*Instructions for the task*:
Each record should be copied exactly into the answer, and no picture should go with it.

*Dataset entries*:
______________________________
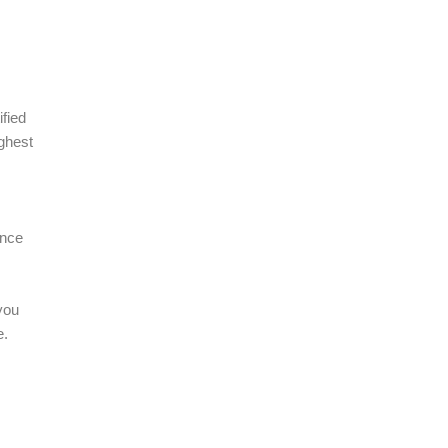
fied
ighest
.
ance
you
e.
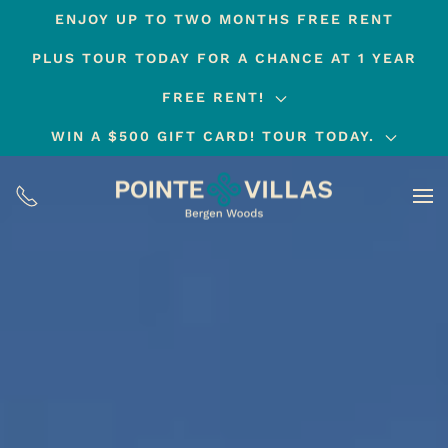
ENJOY UP TO TWO MONTHS FREE RENT
Skip
PLUS TOUR TODAY FOR A CHANCE AT 1 YEAR
to
main
FREE RENT!
content
WIN A $500 GIFT CARD! TOUR TODAY.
______________________________
*Expected answer*:
fied
ighest
.
ance
you
e.
ENJOY UP TO TWO MONTHS FREE RENT
Skip
PLUS TOUR TODAY FOR A CHANCE AT 1 YEAR
to
main
FREE RENT!
content
WIN A $500 GIFT CARD! TOUR TODAY.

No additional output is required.